(Dataset content)

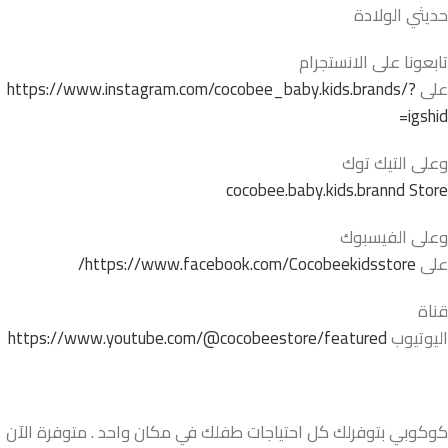
حديثي الولادة
تابعونا على الانستجرام
على
https://www.instagram.com/cocobee_baby.kids.brands/?
igshid=
وعلى التيك توك
cocobee.baby.kids.brannd Store
وعلى الفيسبوك
على
https://www.facebook.com/Cocobeekidsstore/
قناة
اليوتيوب
https://www.youtube.com/@cocobeestore/featured
كوكوبي بتوفرلك كل احتياجات طفلك في مكان واحد . متوفرة الآن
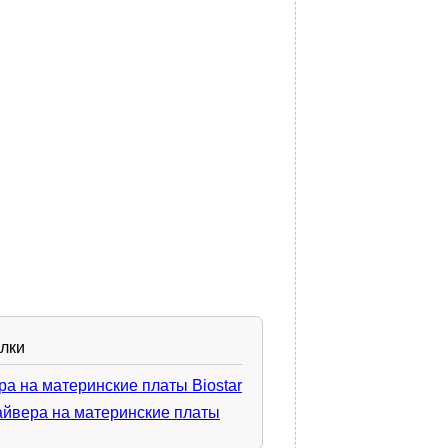
лки
ра на материнские платы Biostar
айвера на материнские платы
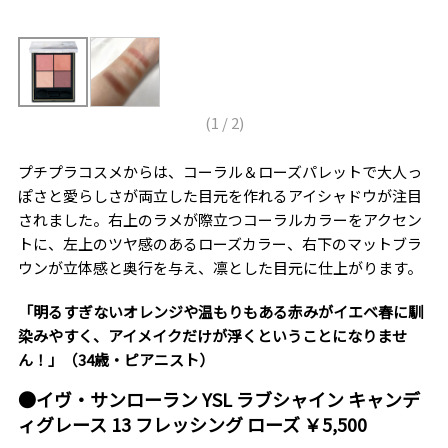
(
1
/
2
)
プチプラコスメからは、コーラル＆ローズパレットで大人っ
ぽさと愛らしさが両立した目元を作れるアイシャドウが注目
されました。右上のラメが際立つコーラルカラーをアクセン
トに、左上のツヤ感のあるローズカラー、右下のマットブラ
ウンが立体感と奥行を与え、凛とした目元に仕上がります。
「明るすぎないオレンジや温もりもある赤みがイエベ春に馴
染みやすく、アイメイクだけが浮くということになりませ
ん！」（34歳・ピアニスト）
●イヴ・サンローラン YSL ラブシャイン キャンデ
ィグレース 13 フレッシング ローズ ￥5,500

(End Dataset content)

**Task to complete**
Taking the records above as a whole, work out how many of their lines hold the word "материнские". The reply should be that number alone.

**Response below**
2